«Da Pier le tegno; e dissemi ch’i’ erri
anzi ad aprir ch’a tenerla serrata,
pur che la gente a’ piedi mi s’atterri»
(Purgatorio IX, vv.127-129)
Il canto nono è un canto di passaggio: dall’antipurgatorio si entra nel purgatorio vero e proprio e, come spesso succede, Dante ricorre ad una sorta di pausa narrativa per prepararci al nuovo salto, al cambiamento di tono e di stile.
La prima parte del canto è dedicata ad una lunga descrizione del sonno di Dante che sogna di essere rapito in volo da un’aquila dalle penne d’oro. In realtà, il sogno è prefigurazione dell’intervento di santa Lucia, allegoria della grazia illuminante, che conduce il poeta fino alle soglie del purgatorio.
Dante si riscuote spaventato e, rincuorato da Virgilio, vede un essere così luminoso da rimanerne accecato: è l’angelo che ha le chiavi di ingresso nel purgatorio, una d’oro – allegoria della grazia divina – e l’altra d’argento – allegoria della scienza che i confessori dovrebbe imparare a ben applicare (magari senza ricorrere alla vendita di indulgenze…) per farsi così strumenti indegni della misericordia del Padre.

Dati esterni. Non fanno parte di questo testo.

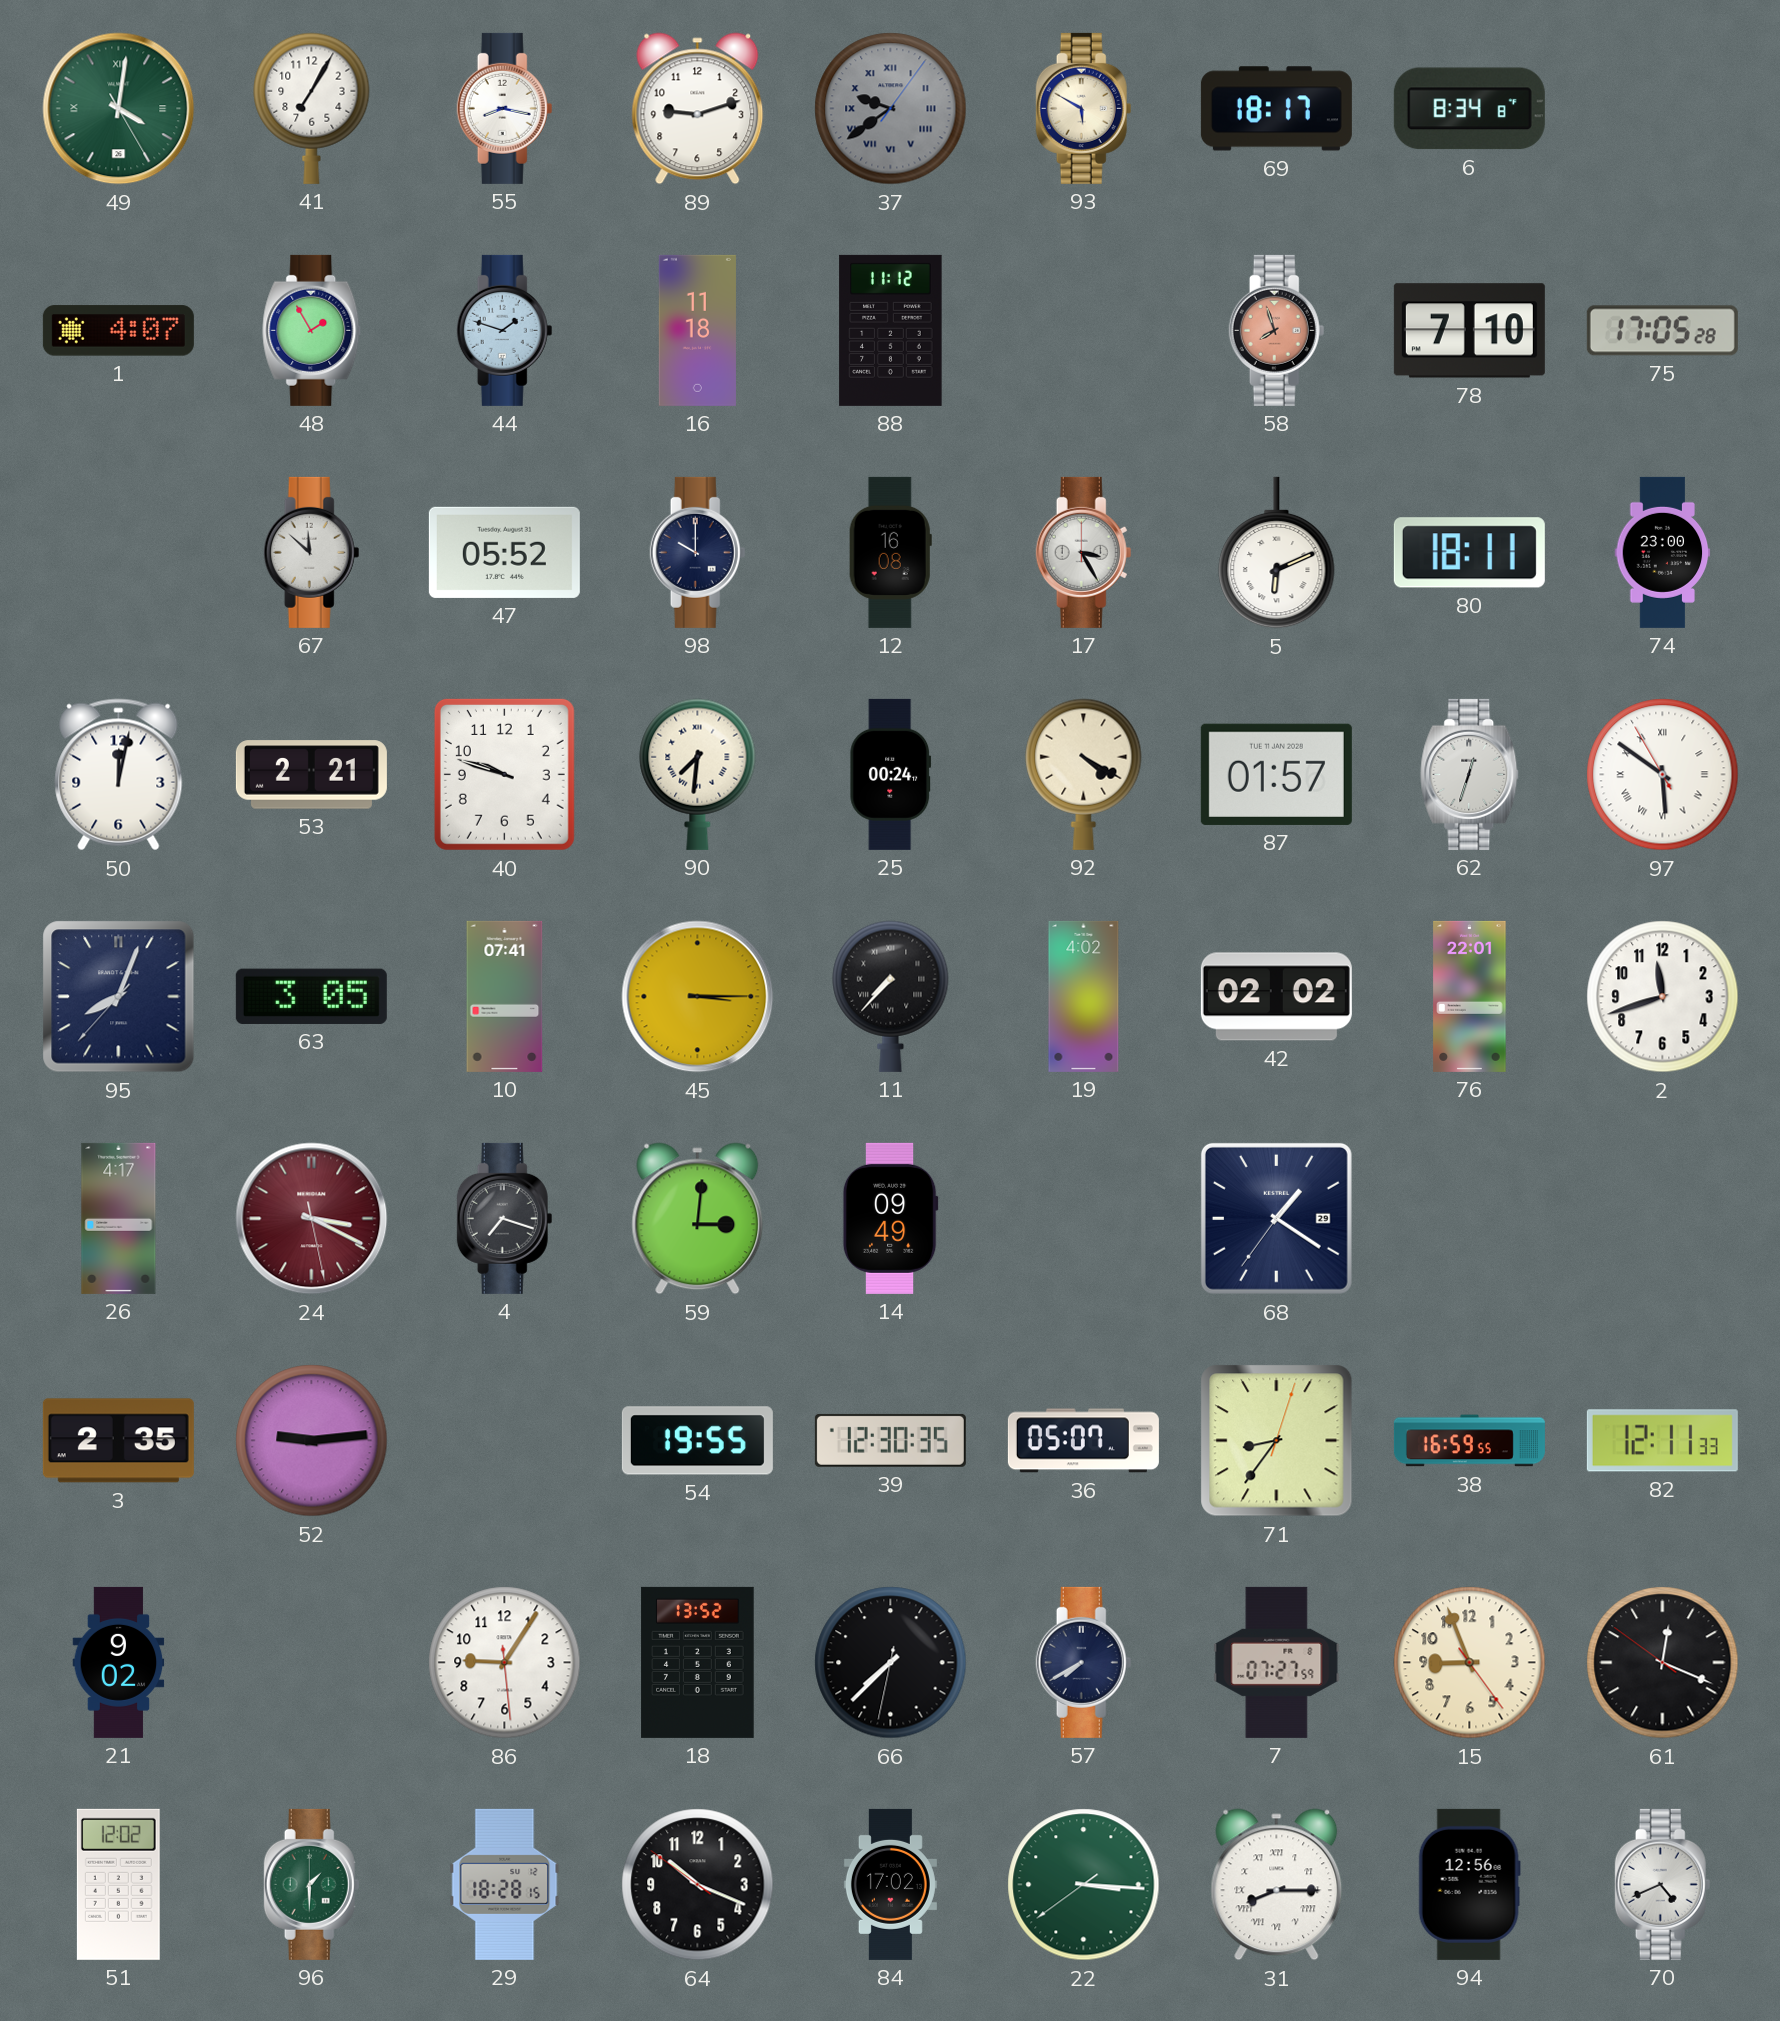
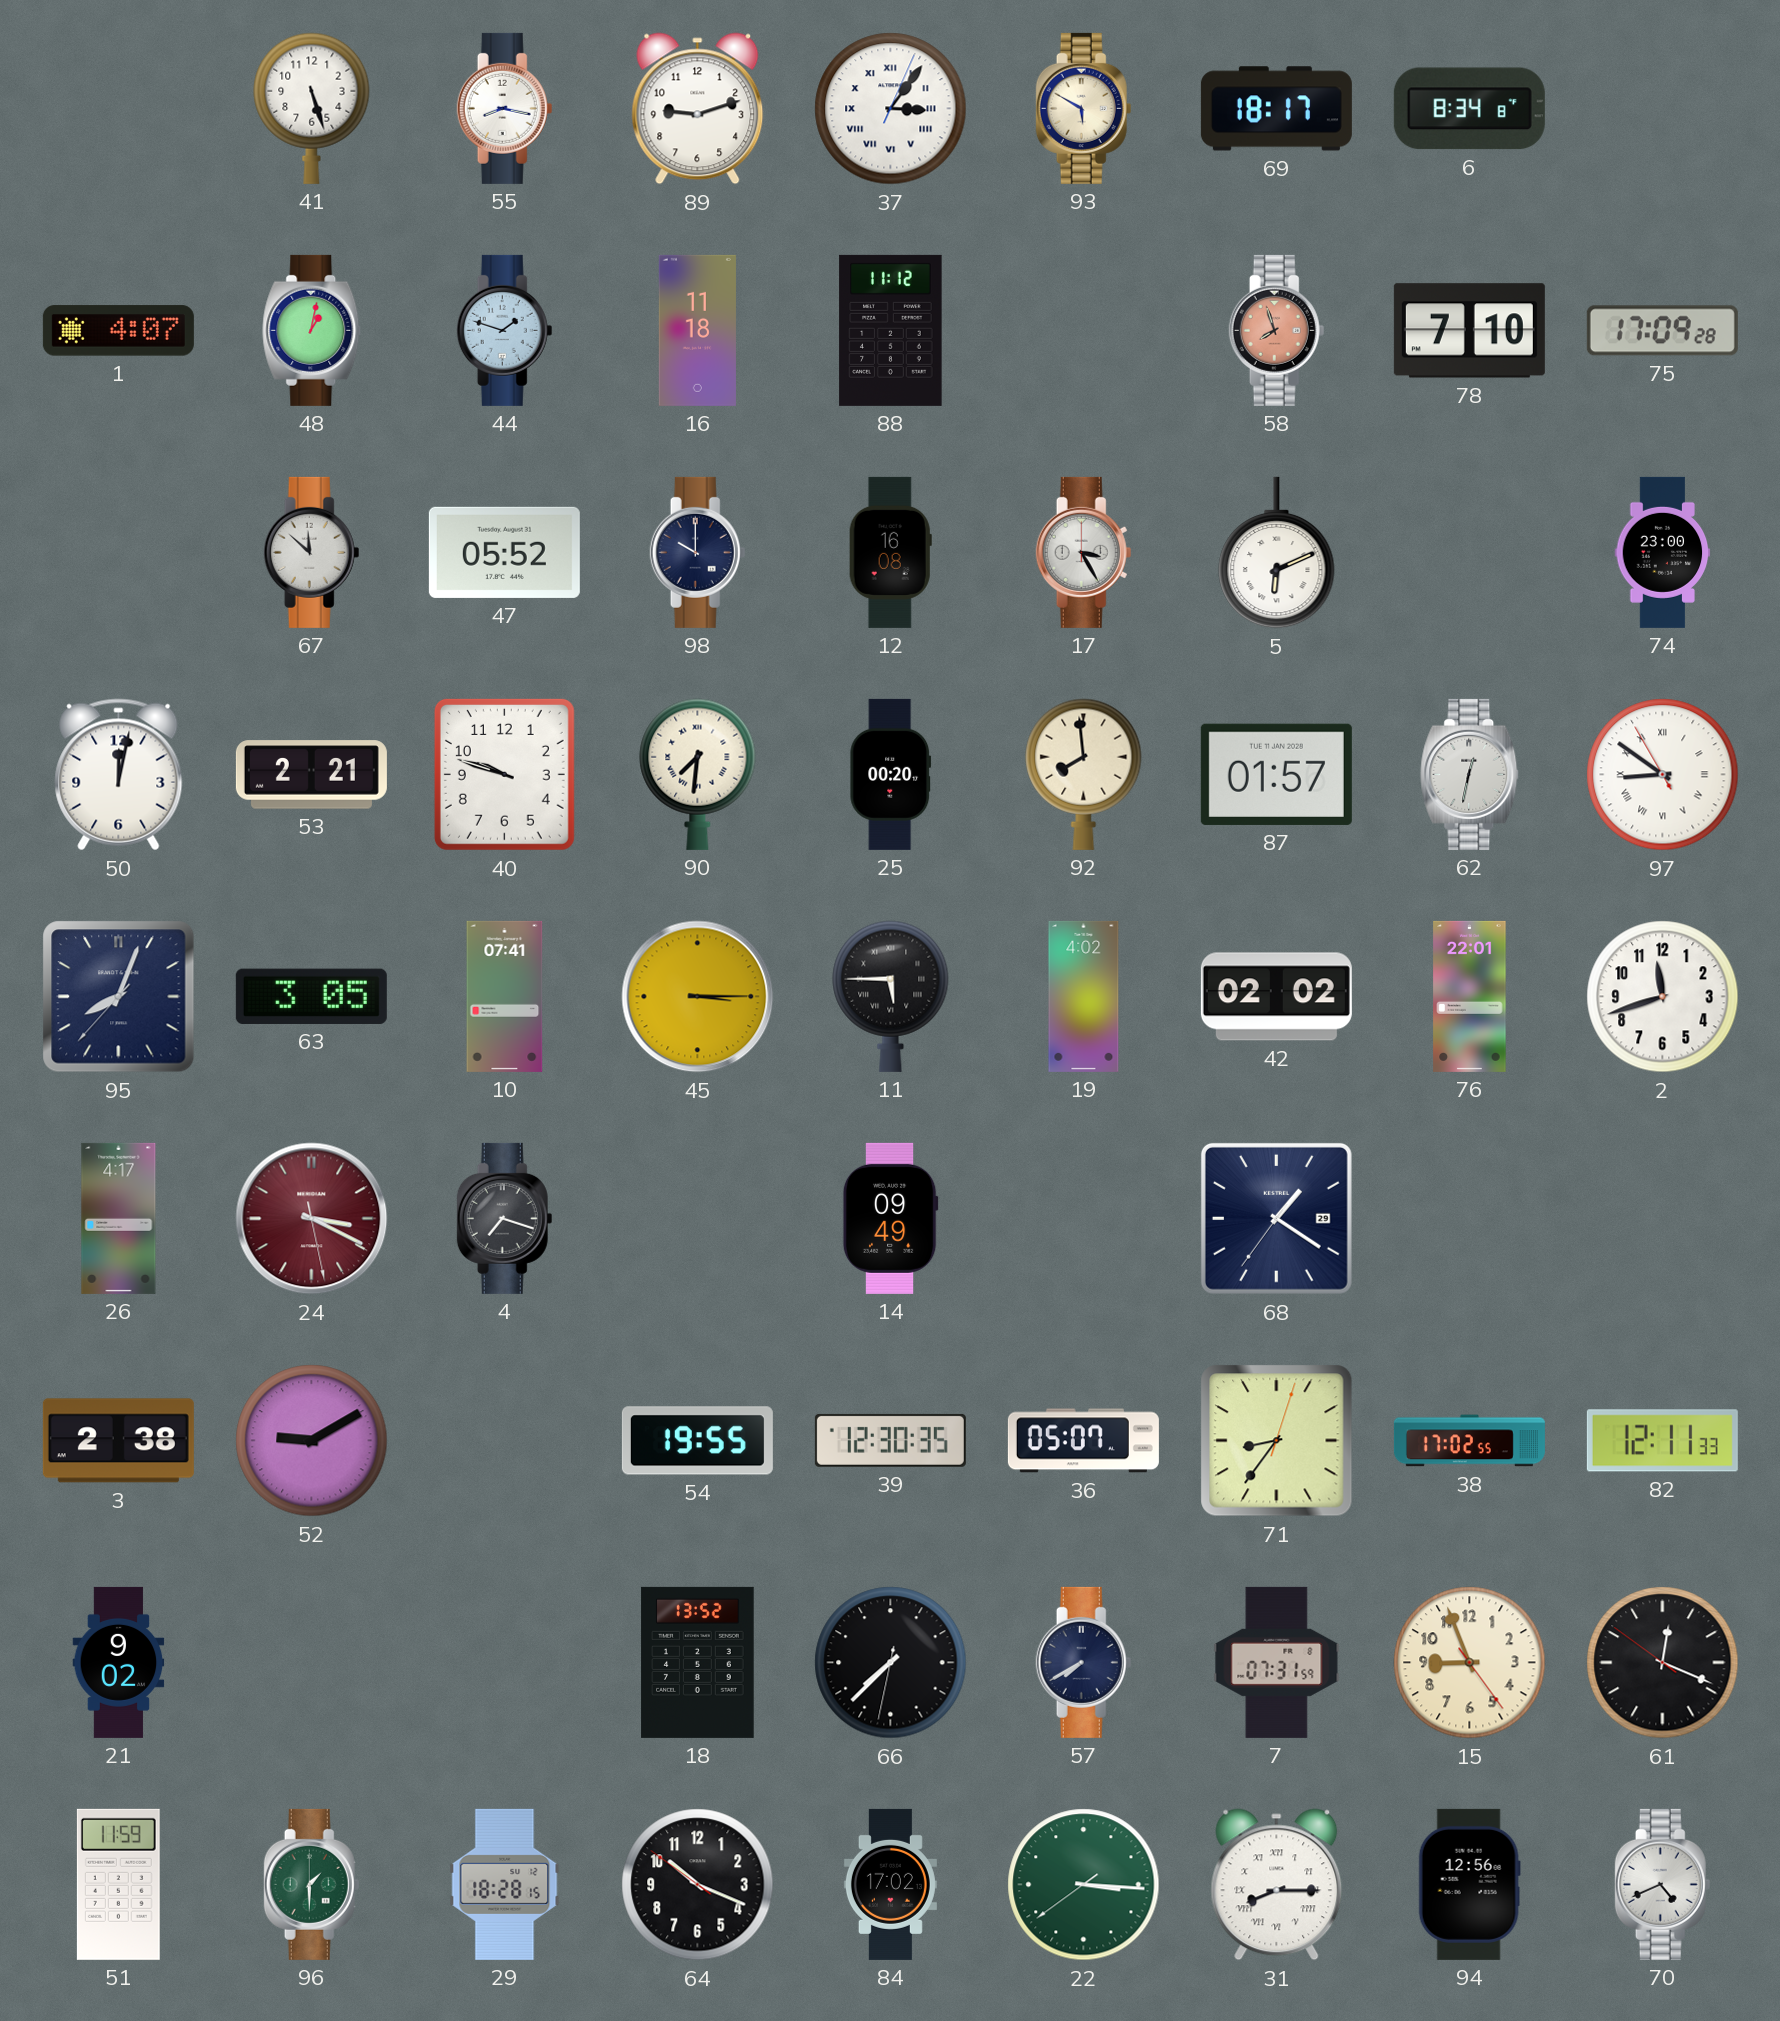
49: 4:01 -> none
41: 7:05 -> 5:27
37: 9:39 -> 3:06
37 dial: grey -> white
48: 1:55 -> 1:02
75: 17:05 -> 17:09
80: 18:11 -> none
25: 00:24 -> 00:20
92: 4:20 -> 7:59
62: 12:33 -> 12:32
97: 5:50 -> 8:50
11: 7:37 -> 5:45
59: 3:01 -> none
3: 2:35 -> 2:38
52: 9:14 -> 9:10
38: 16:59 -> 17:02
86: 9:05 -> none
7: 07:27 -> 07:31
51: 12:02 -> 11:59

La seconda parte del canto insiste dunque nella descrizione del rituale di accesso. In primo luogo, Dante deve superare tre gradini di tre colori diversi: i commentatori li riconducono ai tre momenti del sacramento della riconciliazione (ché così si dovrebbe chiamare e non, riduttivamente, “confessione”). Il primo momento è quello della contritio cordis (la contrizione del cuore, nella consapevolezza dei propri peccati) e corrisponde al gradino di un marmo bianco in cui specchiarsi, proprio come avviene nell’esame di coscienza. Il secondo momento è quello della confessio oris (la confessione orale, in senso stretto), qui la pietra è scura e incrinata in lungo e largo, a esprimere lo spezzarsi della durezza dei cuori. Infine, il terzo momento, la satisfactio operis (la conversione che si traduce in opere buone e nuove), da cui il colore del gradino, rosso come il fuoco della carità.

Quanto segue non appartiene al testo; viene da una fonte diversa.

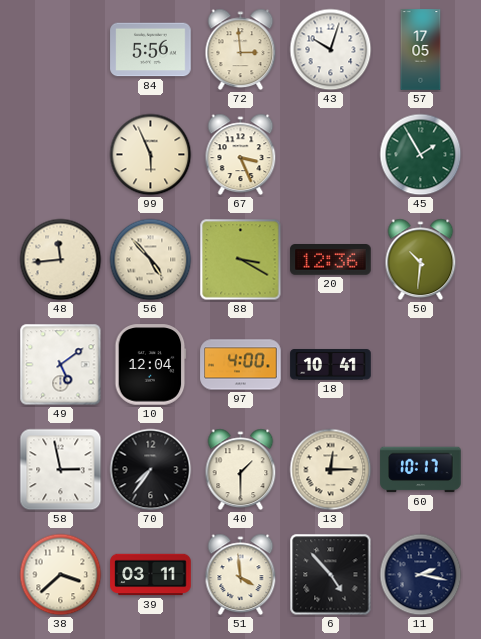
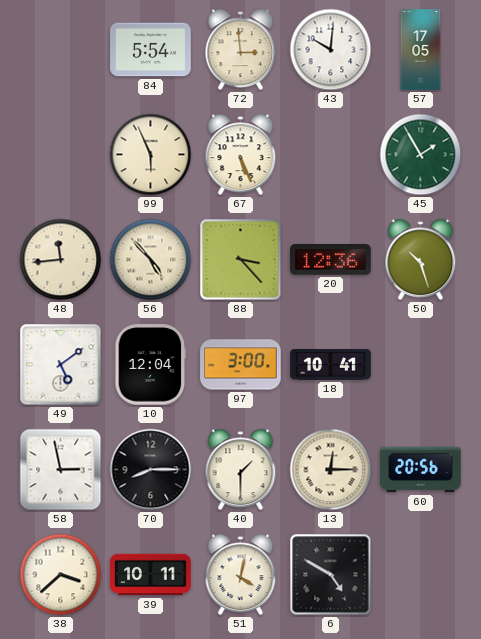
84: 5:56 -> 5:54
43: 10:03 -> 10:01
67: 3:26 -> 5:26
88: 3:20 -> 3:23
50: 10:31 -> 10:27
97: 4:00 -> 3:00
70: 7:36 -> 8:15
60: 10:17 -> 20:56
39: 03:11 -> 10:11
51: 3:59 -> 4:02
6: 4:53 -> 4:50
11: 2:17 -> none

L’angelo inciderà anche sette P sulla fronte di Dante, chiara metafora dei sette peccati capitali da cui purificarsi spiritualmente nell’ascesa delle sette cornici del purgatorio. Quindi, la porta, non senza un pensate cigolio, si apre: subentrerà l’armonia del Te Deum, il peggio è alle spalle, la vera salita può avere inizio.

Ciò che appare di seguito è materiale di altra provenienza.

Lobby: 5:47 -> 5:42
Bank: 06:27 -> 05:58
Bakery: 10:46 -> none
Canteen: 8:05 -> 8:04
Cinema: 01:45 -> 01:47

Ora, la terzina che ho scelto per un breve spunto di riflessione è quella in cui l’angelo rievoca la consegna di Pietro:
«Da Pier le tegno; e dissemi ch’i’ erri
anzi ad aprir ch’a tenerla serrata,
pur che la gente a’ piedi mi s’atterri»
(Purgatorio IX, vv.127-129)
Vale a dire: nel consegnarmi le due chiavi del purgatorio, Pietro mi disse di errare piuttosto nell’aprire in eccesso la porta che nel tenerla chiusa; ad una sola condizione: che chi intenda entrarvi, si prostri fino a terra, mostrando dunque una autentica contrizione.
Mi piace. Mi piace davvero questo Dio in cui crede Dante e spero tanto che, comunque lo si voglia chiamare e concepire, sia un Dio di così ricca compassione, più pronto a dare che a ritenere, a concedere invece che a rivendicare. Proprio come un padre: che non può smettere mai di amare i suoi figli, non può smettere mai di essere padre. Anzi: di essere madre.
Perché c’è maternità nella paternità come paternità nella maternità. Propriamente, nella misura in cui si è generanti: datori, altori di vita, genitori per sempre, anche quando non si è genitori biologici. Perché non si smette mai di dare la vita ai e per i propri figli, biologici e non. Non si smette mai di generarli e rigenerarli nel perdono, anche e proprio quando non lo meritano. Proprio come accade pure a noi, tutte le volte in cui avvertiamo di non meritare il perdono.
Così deve essere il Dio in cui crede Dante. E così mi piace sperare che Egli esista. Altrimenti toccherebbe inventarlo!
Papa Francesco: «Come sembra difficile tante volte perdonare! Eppure, il perdono è lo strumento posto nelle nostre fragili mani per raggiungere la serenità del cuore. Lasciar cadere il rancore, la rabbia, la violenza e la vendetta sono condizioni necessarie per vivere felici».
Kahlil Gibran: «Il nostro Dio nella sua misericordiosa sete berrà tutto di noi: la goccia di rugiada e le lacrime».
W. Longfellow: «Essendo tutti creati dalla stessa polvere, dobbiamo essere misericordiosi oltre che giusti».